Friday, September 19, 2014

The morning after

So Scotland stays part of the UK.

Wisdom after the event is pretty useless, but I guessed at a 45/55 split in favour of remaining (a YouGov app asked me the day before). There was no real intuition there, just a guess that the final result would be a little bit more "conservative" than the polls were suggesting, as people lost their nerve (or as undecided voters thought it was best to go with the status quo). It was much closer than the referendum on electoral reform ....

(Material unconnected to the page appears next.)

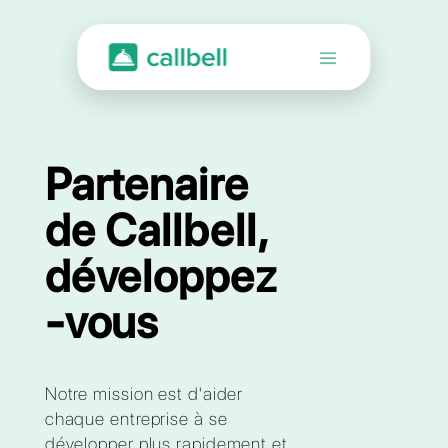
Partenaire
de Callbell,
développez
-vous
Notre mission est d'aider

My thoughts this morning? The three "English" parties have no electoral mandate to offer increased devolution of powers. The settlement that permits public (government) spending to be 20% higher in Scotland is, at least to my mind, undemocratic and an example of the unaccountability of central government. And nobody ever asked us if we still wanted a union with a country so eager to bite the hand that feeds (did I mention that you pay five times more to be a student in Scotland if you are from England than if you are from a qualifying EU country? Source). Those are just a couple of the points relevant to this issue which illustrate how Westminster and the political process in general is also disengaged from the electorate that didn't get to vote. As was commented by another English friend, "When do WE get to vote for independence?"

The turnout in the referendum was over 84%. The last time the UK saw a turnout of this level in a general election was 1950. At the last general election, it was around 65% (source). This shows that people are engaged by political questions, and yet they don't vote in general elections. Why is this? Perhaps because it feels like it makes no difference. Few of the political parties distinguished themselves in this referendum - and yet, there was a genuine sense amongst the voting population in Scotland that they were a part of something. Perhaps it was the very fact that it was largely detached from the Westminster political system - or maybe because, unlike the bulk of votes cast in the general election, it would actually count towards the final result.